*** Opening RECORDS FOR THIS TASK ***
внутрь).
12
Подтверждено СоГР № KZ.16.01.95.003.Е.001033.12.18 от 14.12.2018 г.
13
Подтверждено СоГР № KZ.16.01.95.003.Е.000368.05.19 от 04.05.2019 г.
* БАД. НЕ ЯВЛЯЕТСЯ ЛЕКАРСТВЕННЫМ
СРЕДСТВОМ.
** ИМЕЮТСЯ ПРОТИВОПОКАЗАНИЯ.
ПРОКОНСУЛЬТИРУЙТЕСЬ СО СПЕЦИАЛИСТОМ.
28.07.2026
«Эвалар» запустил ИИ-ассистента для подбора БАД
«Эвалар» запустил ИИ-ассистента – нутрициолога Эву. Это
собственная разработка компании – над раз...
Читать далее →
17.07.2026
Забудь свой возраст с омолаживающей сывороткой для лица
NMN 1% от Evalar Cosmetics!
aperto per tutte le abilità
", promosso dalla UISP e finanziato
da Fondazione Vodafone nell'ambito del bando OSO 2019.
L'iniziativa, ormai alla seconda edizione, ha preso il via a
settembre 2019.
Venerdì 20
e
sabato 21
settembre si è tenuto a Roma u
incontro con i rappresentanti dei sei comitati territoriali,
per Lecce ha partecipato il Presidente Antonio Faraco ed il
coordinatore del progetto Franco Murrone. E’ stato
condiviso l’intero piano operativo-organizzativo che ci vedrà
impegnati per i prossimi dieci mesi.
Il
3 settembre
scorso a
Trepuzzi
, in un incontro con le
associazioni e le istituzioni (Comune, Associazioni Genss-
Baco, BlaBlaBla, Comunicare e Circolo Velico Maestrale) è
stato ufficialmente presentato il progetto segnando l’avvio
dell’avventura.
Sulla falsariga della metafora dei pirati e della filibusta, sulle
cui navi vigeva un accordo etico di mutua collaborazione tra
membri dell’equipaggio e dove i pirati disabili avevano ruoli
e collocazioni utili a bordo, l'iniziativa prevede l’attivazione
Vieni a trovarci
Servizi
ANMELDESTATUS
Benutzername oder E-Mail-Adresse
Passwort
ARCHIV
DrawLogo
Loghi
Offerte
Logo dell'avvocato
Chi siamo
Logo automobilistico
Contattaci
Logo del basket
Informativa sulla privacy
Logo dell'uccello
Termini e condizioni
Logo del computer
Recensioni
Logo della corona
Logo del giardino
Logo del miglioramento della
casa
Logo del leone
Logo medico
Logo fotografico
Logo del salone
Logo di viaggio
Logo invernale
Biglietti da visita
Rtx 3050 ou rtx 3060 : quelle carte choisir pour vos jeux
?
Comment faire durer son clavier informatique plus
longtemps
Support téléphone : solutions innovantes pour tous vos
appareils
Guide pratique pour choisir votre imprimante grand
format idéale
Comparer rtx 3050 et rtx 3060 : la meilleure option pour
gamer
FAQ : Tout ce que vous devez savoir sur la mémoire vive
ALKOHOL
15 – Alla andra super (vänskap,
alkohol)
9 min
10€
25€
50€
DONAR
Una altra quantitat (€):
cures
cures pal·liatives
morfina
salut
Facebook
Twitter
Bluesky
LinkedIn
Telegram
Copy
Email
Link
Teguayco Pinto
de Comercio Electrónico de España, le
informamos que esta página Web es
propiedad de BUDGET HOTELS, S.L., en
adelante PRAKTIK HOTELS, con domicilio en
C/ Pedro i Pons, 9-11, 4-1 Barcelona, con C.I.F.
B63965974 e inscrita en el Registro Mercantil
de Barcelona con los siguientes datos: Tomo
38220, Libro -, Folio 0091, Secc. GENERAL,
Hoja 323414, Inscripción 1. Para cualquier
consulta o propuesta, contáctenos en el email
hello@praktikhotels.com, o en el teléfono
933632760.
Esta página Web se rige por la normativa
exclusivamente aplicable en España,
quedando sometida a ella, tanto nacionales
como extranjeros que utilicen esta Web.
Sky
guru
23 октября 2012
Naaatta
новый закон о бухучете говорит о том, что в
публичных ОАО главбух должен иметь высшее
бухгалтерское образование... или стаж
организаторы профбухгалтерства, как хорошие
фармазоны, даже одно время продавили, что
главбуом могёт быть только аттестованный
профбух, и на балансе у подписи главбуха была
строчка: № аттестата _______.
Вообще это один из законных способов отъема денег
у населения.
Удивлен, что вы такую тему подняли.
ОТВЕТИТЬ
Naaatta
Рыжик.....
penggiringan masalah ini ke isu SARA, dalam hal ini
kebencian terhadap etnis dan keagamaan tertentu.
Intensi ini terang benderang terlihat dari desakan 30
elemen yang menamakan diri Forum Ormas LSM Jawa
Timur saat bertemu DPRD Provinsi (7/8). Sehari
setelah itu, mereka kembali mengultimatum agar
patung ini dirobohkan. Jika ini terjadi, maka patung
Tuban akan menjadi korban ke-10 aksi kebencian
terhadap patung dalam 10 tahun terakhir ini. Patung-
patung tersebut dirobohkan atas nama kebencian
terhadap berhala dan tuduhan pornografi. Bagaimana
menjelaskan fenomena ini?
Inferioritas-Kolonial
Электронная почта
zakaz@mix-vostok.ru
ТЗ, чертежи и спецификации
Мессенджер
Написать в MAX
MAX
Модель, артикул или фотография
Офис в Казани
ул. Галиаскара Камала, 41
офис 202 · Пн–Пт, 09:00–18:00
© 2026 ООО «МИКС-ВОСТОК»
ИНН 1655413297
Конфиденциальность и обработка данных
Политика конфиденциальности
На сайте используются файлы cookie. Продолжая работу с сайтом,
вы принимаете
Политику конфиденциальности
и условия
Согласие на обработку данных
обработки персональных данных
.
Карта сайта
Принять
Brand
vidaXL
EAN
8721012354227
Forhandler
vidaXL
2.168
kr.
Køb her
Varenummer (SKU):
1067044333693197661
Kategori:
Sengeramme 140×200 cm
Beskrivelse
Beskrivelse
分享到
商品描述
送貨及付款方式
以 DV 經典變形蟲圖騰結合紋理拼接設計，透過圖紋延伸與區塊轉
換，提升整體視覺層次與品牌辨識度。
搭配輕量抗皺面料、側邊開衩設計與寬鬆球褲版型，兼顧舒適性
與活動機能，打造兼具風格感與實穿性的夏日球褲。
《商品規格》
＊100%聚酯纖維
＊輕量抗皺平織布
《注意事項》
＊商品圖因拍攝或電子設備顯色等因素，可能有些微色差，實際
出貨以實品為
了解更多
*** Closing RECORDS FOR THIS TASK ***
* WORK INSTRUCTION
After the last line of the data, restate all the entries verbatim.

* RESULT BELOW
внутрь).
12
Подтверждено СоГР № KZ.16.01.95.003.Е.001033.12.18 от 14.12.2018 г.
13
Подтверждено СоГР № KZ.16.01.95.003.Е.000368.05.19 от 04.05.2019 г.
* БАД. НЕ ЯВЛЯЕТСЯ ЛЕКАРСТВЕННЫМ
СРЕДСТВОМ.
** ИМЕЮТСЯ ПРОТИВОПОКАЗАНИЯ.
ПРОКОНСУЛЬТИРУЙТЕСЬ СО СПЕЦИАЛИСТОМ.
28.07.2026
«Эвалар» запустил ИИ-ассистента для подбора БАД
«Эвалар» запустил ИИ-ассистента – нутрициолога Эву. Это
собственная разработка компании – над раз...
Читать далее →
17.07.2026
Забудь свой возраст с омолаживающей сывороткой для лица
NMN 1% от Evalar Cosmetics!
aperto per tutte le abilità
", promosso dalla UISP e finanziato
da Fondazione Vodafone nell'ambito del bando OSO 2019.
L'iniziativa, ormai alla seconda edizione, ha preso il via a
settembre 2019.
Venerdì 20
e
sabato 21
settembre si è tenuto a Roma u
incontro con i rappresentanti dei sei comitati territoriali,
per Lecce ha partecipato il Presidente Antonio Faraco ed il
coordinatore del progetto Franco Murrone. E’ stato
condiviso l’intero piano operativo-organizzativo che ci vedrà
impegnati per i prossimi dieci mesi.
Il
3 settembre
scorso a
Trepuzzi
, in un incontro con le
associazioni e le istituzioni (Comune, Associazioni Genss-
Baco, BlaBlaBla, Comunicare e Circolo Velico Maestrale) è
stato ufficialmente presentato il progetto segnando l’avvio
dell’avventura.
Sulla falsariga della metafora dei pirati e della filibusta, sulle
cui navi vigeva un accordo etico di mutua collaborazione tra
membri dell’equipaggio e dove i pirati disabili avevano ruoli
e collocazioni utili a bordo, l'iniziativa prevede l’attivazione
Vieni a trovarci
Servizi
ANMELDESTATUS
Benutzername oder E-Mail-Adresse
Passwort
ARCHIV
DrawLogo
Loghi
Offerte
Logo dell'avvocato
Chi siamo
Logo automobilistico
Contattaci
Logo del basket
Informativa sulla privacy
Logo dell'uccello
Termini e condizioni
Logo del computer
Recensioni
Logo della corona
Logo del giardino
Logo del miglioramento della
casa
Logo del leone
Logo medico
Logo fotografico
Logo del salone
Logo di viaggio
Logo invernale
Biglietti da visita
Rtx 3050 ou rtx 3060 : quelle carte choisir pour vos jeux
?
Comment faire durer son clavier informatique plus
longtemps
Support téléphone : solutions innovantes pour tous vos
appareils
Guide pratique pour choisir votre imprimante grand
format idéale
Comparer rtx 3050 et rtx 3060 : la meilleure option pour
gamer
FAQ : Tout ce que vous devez savoir sur la mémoire vive
ALKOHOL
15 – Alla andra super (vänskap,
alkohol)
9 min
10€
25€
50€
DONAR
Una altra quantitat (€):
cures
cures pal·liatives
morfina
salut
Facebook
Twitter
Bluesky
LinkedIn
Telegram
Copy
Email
Link
Teguayco Pinto
de Comercio Electrónico de España, le
informamos que esta página Web es
propiedad de BUDGET HOTELS, S.L., en
adelante PRAKTIK HOTELS, con domicilio en
C/ Pedro i Pons, 9-11, 4-1 Barcelona, con C.I.F.
B63965974 e inscrita en el Registro Mercantil
de Barcelona con los siguientes datos: Tomo
38220, Libro -, Folio 0091, Secc. GENERAL,
Hoja 323414, Inscripción 1. Para cualquier
consulta o propuesta, contáctenos en el email
hello@praktikhotels.com, o en el teléfono
933632760.
Esta página Web se rige por la normativa
exclusivamente aplicable en España,
quedando sometida a ella, tanto nacionales
como extranjeros que utilicen esta Web.
Sky
guru
23 октября 2012
Naaatta
новый закон о бухучете говорит о том, что в
публичных ОАО главбух должен иметь высшее
бухгалтерское образование... или стаж
организаторы профбухгалтерства, как хорошие
фармазоны, даже одно время продавили, что
главбуом могёт быть только аттестованный
профбух, и на балансе у подписи главбуха была
строчка: № аттестата _______.
Вообще это один из законных способов отъема денег
у населения.
Удивлен, что вы такую тему подняли.
ОТВЕТИТЬ
Naaatta
Рыжик.....
penggiringan masalah ini ke isu SARA, dalam hal ini
kebencian terhadap etnis dan keagamaan tertentu.
Intensi ini terang benderang terlihat dari desakan 30
elemen yang menamakan diri Forum Ormas LSM Jawa
Timur saat bertemu DPRD Provinsi (7/8). Sehari
setelah itu, mereka kembali mengultimatum agar
patung ini dirobohkan. Jika ini terjadi, maka patung
Tuban akan menjadi korban ke-10 aksi kebencian
terhadap patung dalam 10 tahun terakhir ini. Patung-
patung tersebut dirobohkan atas nama kebencian
terhadap berhala dan tuduhan pornografi. Bagaimana
menjelaskan fenomena ini?
Inferioritas-Kolonial
Электронная почта
zakaz@mix-vostok.ru
ТЗ, чертежи и спецификации
Мессенджер
Написать в MAX
MAX
Модель, артикул или фотография
Офис в Казани
ул. Галиаскара Камала, 41
офис 202 · Пн–Пт, 09:00–18:00
© 2026 ООО «МИКС-ВОСТОК»
ИНН 1655413297
Конфиденциальность и обработка данных
Политика конфиденциальности
На сайте используются файлы cookie. Продолжая работу с сайтом,
вы принимаете
Политику конфиденциальности
и условия
Согласие на обработку данных
обработки персональных данных
.
Карта сайта
Принять
Brand
vidaXL
EAN
8721012354227
Forhandler
vidaXL
2.168
kr.
Køb her
Varenummer (SKU):
1067044333693197661
Kategori:
Sengeramme 140×200 cm
Beskrivelse
Beskrivelse
分享到
商品描述
送貨及付款方式
以 DV 經典變形蟲圖騰結合紋理拼接設計，透過圖紋延伸與區塊轉
換，提升整體視覺層次與品牌辨識度。
搭配輕量抗皺面料、側邊開衩設計與寬鬆球褲版型，兼顧舒適性
與活動機能，打造兼具風格感與實穿性的夏日球褲。
《商品規格》
＊100%聚酯纖維
＊輕量抗皺平織布
《注意事項》
＊商品圖因拍攝或電子設備顯色等因素，可能有些微色差，實際
出貨以實品為
了解更多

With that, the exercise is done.